Exercise data section start

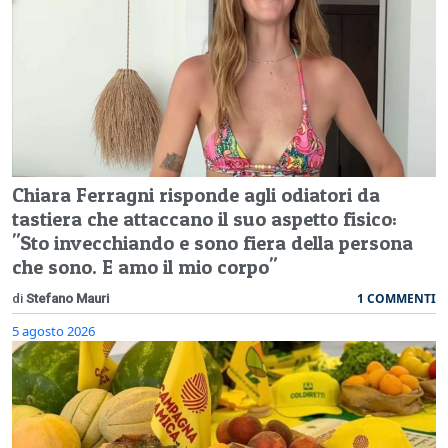
Chiara Ferragni risponde agli odiatori da
tastiera che attaccano il suo aspetto fisico:
"Sto invecchiando e sono fiera della persona
che sono. E amo il mio corpo"
1 COMMENTI
di
Stefano Mauri
5 agosto 2026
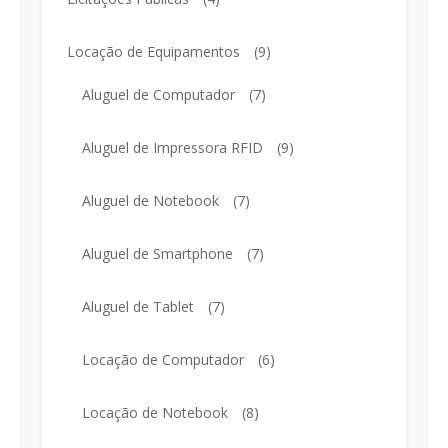
Locação de Equipamentos
(9)
Aluguel de Computador
(7)
Aluguel de Impressora RFID
(9)
Aluguel de Notebook
(7)
Aluguel de Smartphone
(7)
Aluguel de Tablet
(7)
Locação de Computador
(6)
Locação de Notebook
(8)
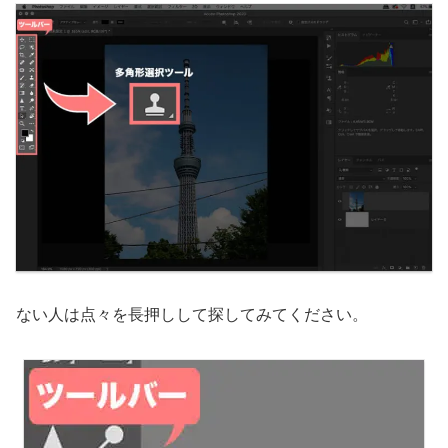
ない人は点々を長押しして探してみてください。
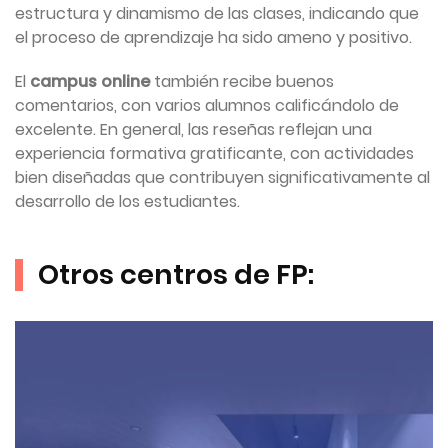
estructura y dinamismo de las clases, indicando que
el proceso de aprendizaje ha sido ameno y positivo.
El
campus online
también recibe buenos
comentarios, con varios alumnos calificándolo de
excelente. En general, las reseñas reflejan una
experiencia formativa gratificante, con actividades
bien diseñadas que contribuyen significativamente al
desarrollo de los estudiantes.
Otros centros de FP:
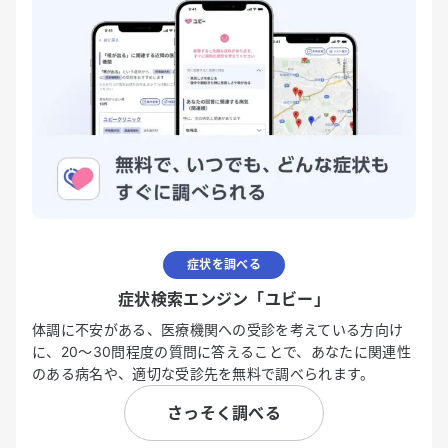
症状を調べる
症状検索エンジン「ユビー」
体調に不安がある、医療機関への受診を考えている方向け
に、20〜30問程度の質問に答えることで、あなたに関連性
のある病名や、適切な受診先を無料で調べられます。
さっそく調べる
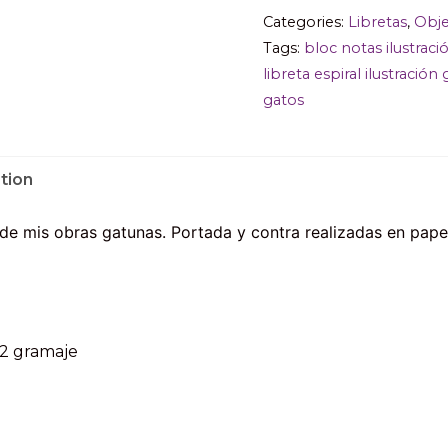
Categories:
Libretas
,
Obje
Tags:
bloc notas ilustraci
libreta espiral ilustració
gatos
tion
a de mis obras gatunas. Portada y contra realizadas en pape
m2 gramaje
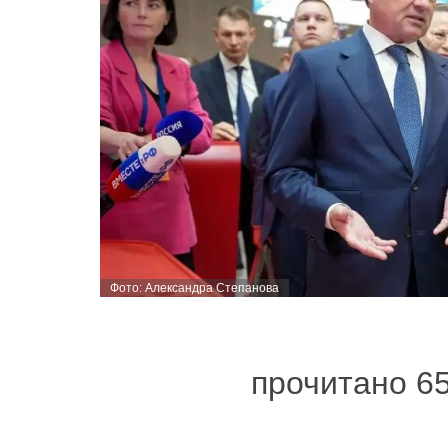
Фото: Александра Степанова
прочитано 6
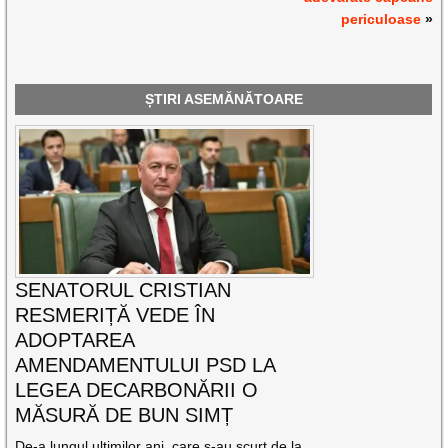
periculoase
»
ȘTIRI ASEMĂNĂTOARE
SENATORUL CRISTIAN
RESMERIȚĂ VEDE ÎN
ADOPTAREA
AMENDAMENTULUI PSD LA
LEGEA DECARBONĂRII O
MĂSURĂ DE BUN SIMȚ
De-a lungul ultimilor ani, care s-au scurt de la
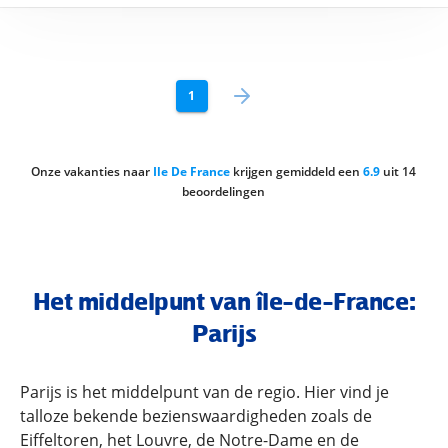
1
Onze vakanties naar
Ile De France
krijgen gemiddeld een
6.9
uit
14
beoordelingen
Het middelpunt van île-de-France:
Parijs
Parijs is het middelpunt van de regio. Hier vind je
talloze bekende bezienswaardigheden zoals de
Eiffeltoren, het Louvre, de Notre-Dame en de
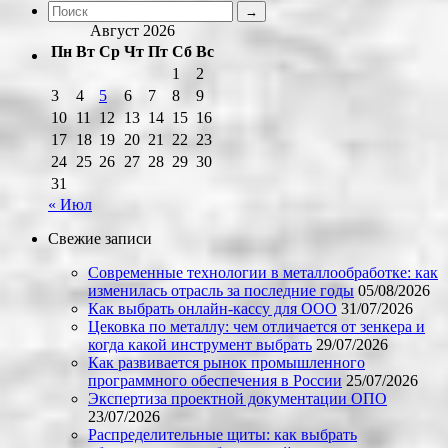
Август 2026
Пн
Вт
Ср
Чт
Пт
Сб
Вс
1
2
3
4
5
6
7
8
9
10
11
12
13
14
15
16
17
18
19
20
21
22
23
24
25
26
27
28
29
30
31
« Июл
Свежие записи
Современные технологии в металлообработке: как
изменилась отрасль за последние годы
05/08/2026
Как выбрать онлайн-кассу для ООО
31/07/2026
Цековка по металлу: чем отличается от зенкера и
когда какой инструмент выбрать
29/07/2026
Как развивается рынок промышленного
программного обеспечения в России
25/07/2026
Экспертиза проектной документации ОПО
23/07/2026
Распределительные щиты: как выбрать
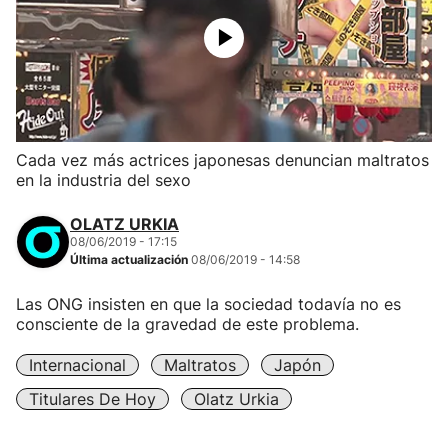
Cada vez más actrices japonesas denuncian maltratos
en la industria del sexo
OLATZ URKIA
08/06/2019 - 17:15
Última actualización
08/06/2019 - 14:58
Las ONG insisten en que la sociedad todavía no es
consciente de la gravedad de este problema.
Internacional
Maltratos
Japón
Titulares De Hoy
Olatz Urkia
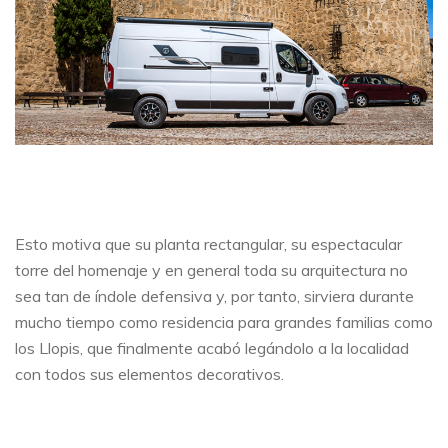
Esto motiva que su planta rectangular, su espectacular
torre del homenaje y en general toda su arquitectura no
sea tan de índole defensiva y, por tanto, sirviera durante
mucho tiempo como residencia para grandes familias como
los Llopis, que finalmente acabó legándolo a la localidad
con todos sus elementos decorativos.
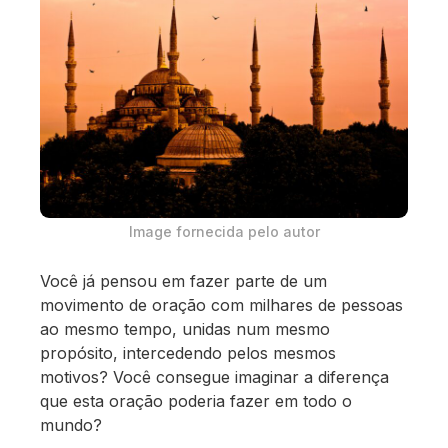
Image fornecida pelo autor
Você já pensou em fazer parte de um
movimento de oração com milhares de pessoas
ao mesmo tempo, unidas num mesmo
propósito, intercedendo pelos mesmos
motivos? Você consegue imaginar a diferença
que esta oração poderia fazer em todo o
mundo?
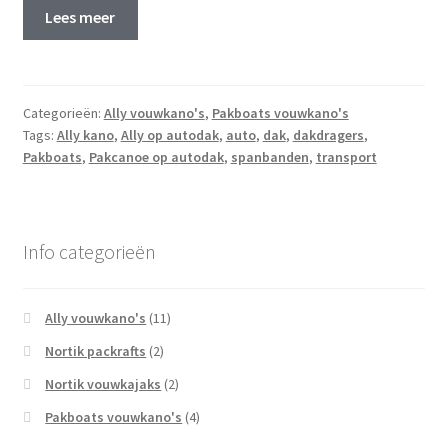
Lees meer
Categorieën:
Ally vouwkano's
,
Pakboats vouwkano's
Tags:
Ally kano
,
Ally op autodak
,
auto
,
dak
,
dakdragers
,
Pakboats
,
Pakcanoe op autodak
,
spanbanden
,
transport
Info categorieën
Ally vouwkano's
(11)
Nortik packrafts
(2)
Nortik vouwkajaks
(2)
Pakboats vouwkano's
(4)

Exercise data section end

What is needed is a word-for-word restatement of the lines from the one holding "que esta oração poderia fazer em todo o" to the final line of the data above, inclusive, without any pictures.

** Answer section **
que esta oração poderia fazer em todo o
mundo?
Lees meer
Categorieën:
Ally vouwkano's
,
Pakboats vouwkano's
Tags:
Ally kano
,
Ally op autodak
,
auto
,
dak
,
dakdragers
,
Pakboats
,
Pakcanoe op autodak
,
spanbanden
,
transport
Info categorieën
Ally vouwkano's
(11)
Nortik packrafts
(2)
Nortik vouwkajaks
(2)
Pakboats vouwkano's
(4)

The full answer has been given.